To do »
The records sit below. Return every line in them that holds the word "France".

[Saved entries]
————
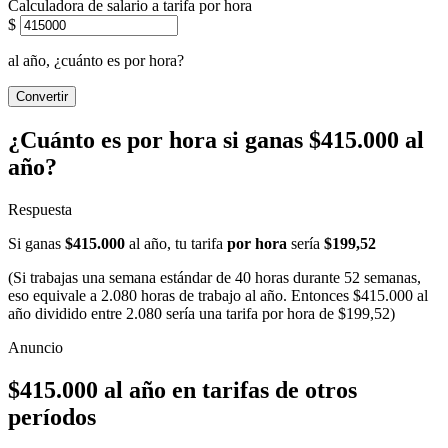
Calculadora de salario a tarifa por hora
$
al año, ¿cuánto es por hora?
Convertir
¿Cuánto es por hora si ganas $415.000 al
año?
Respuesta
Si ganas
$415.000
al año, tu tarifa
por hora
sería
$199,52
(Si trabajas una semana estándar de 40 horas durante 52 semanas,
eso equivale a 2.080 horas de trabajo al año. Entonces $415.000 al
año dividido entre 2.080 sería una tarifa por hora de $199,52)
$415.000 al año en tarifas de otros
períodos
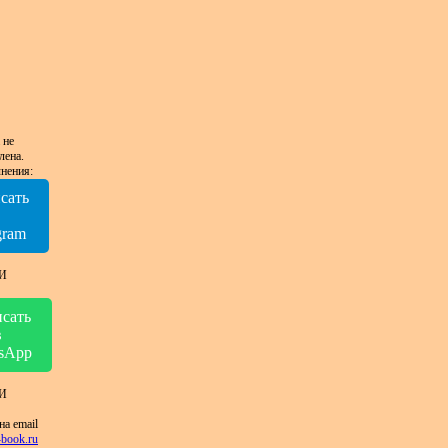
 не
лена.
нения:
сать
в
gram
И
сать
в
sApp
И
на email
book.ru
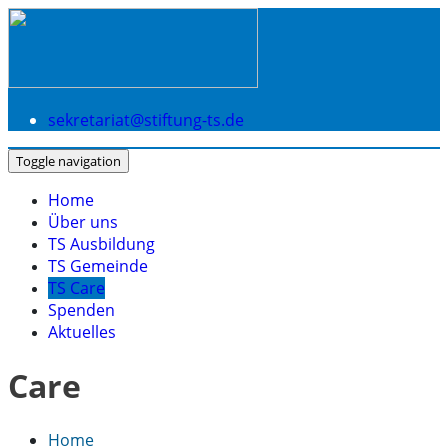
sekretariat@stiftung-ts.de
Toggle navigation
Home
Über uns
TS Ausbildung
TS Gemeinde
TS Care
Spenden
Aktuelles
Care
Home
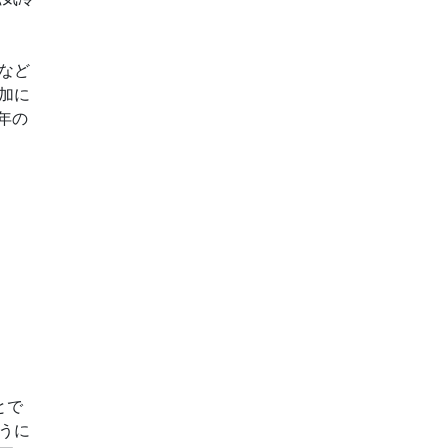
など
加に
年の
とで
うに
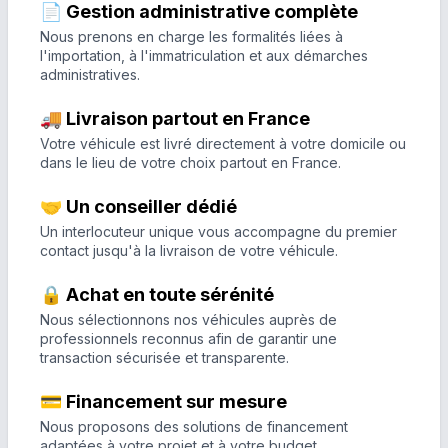
📄 Gestion administrative complète
Nous prenons en charge les formalités liées à
l'importation, à l'immatriculation et aux démarches
administratives.
🚚 Livraison partout en France
Votre véhicule est livré directement à votre domicile ou
dans le lieu de votre choix partout en France.
🤝 Un conseiller dédié
Un interlocuteur unique vous accompagne du premier
contact jusqu'à la livraison de votre véhicule.
🔒 Achat en toute sérénité
Nous sélectionnons nos véhicules auprès de
professionnels reconnus afin de garantir une
transaction sécurisée et transparente.
💳 Financement sur mesure
Nous proposons des solutions de financement
adaptées à votre projet et à votre budget.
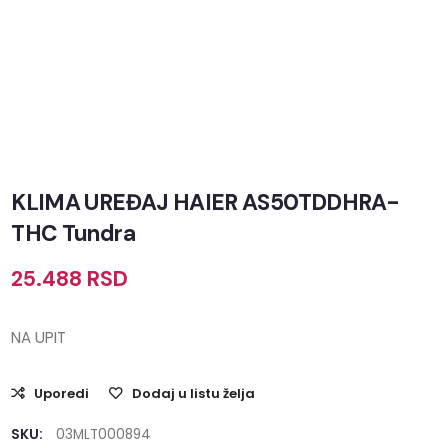
KLIMA UREĐAJ HAIER AS50TDDHRA-
THC Tundra
25.488
RSD
NA UPIT
Uporedi
Dodaj u listu želja
SKU:
03MLT000894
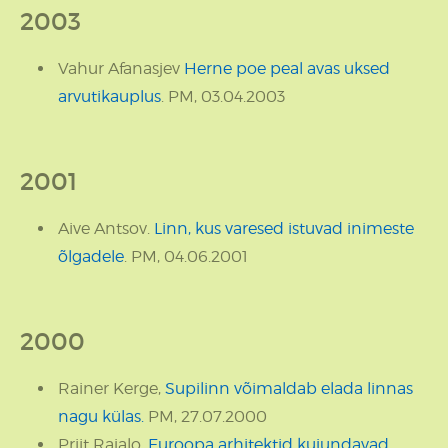
2003
Vahur Afanasjev
Herne poe peal avas uksed
arvutikauplus
. PM, 03.04.2003
2001
Aive Antsov.
Linn, kus varesed istuvad inimeste
õlgadele
. PM, 04.06.2001
2000
Rainer Kerge,
Supilinn võimaldab elada linnas
nagu külas.
PM, 27.07.2000
Priit Rajalo,
Euroopa arhitektid kujundavad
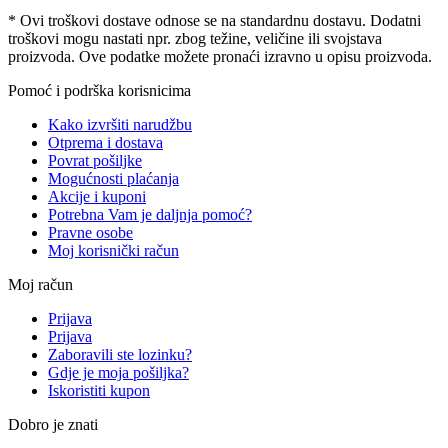
* Ovi troškovi dostave odnose se na standardnu ​​dostavu. Dodatni
troškovi mogu nastati npr. zbog težine, veličine ili svojstava
proizvoda. Ove podatke možete pronaći izravno u opisu proizvoda.
Pomoć i podrška korisnicima
Kako izvršiti narudžbu
Otprema i dostava
Povrat pošiljke
Mogućnosti plaćanja
Akcije i kuponi
Potrebna Vam je daljnja pomoć?
Pravne osobe
Moj korisnički račun
Moj račun
Prijava
Prijava
Zaboravili ste lozinku?
Gdje je moja pošiljka?
Iskoristiti kupon
Dobro je znati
————
Solution for this task »
🚚 Livraison partout en France
dans le lieu de votre choix partout en France.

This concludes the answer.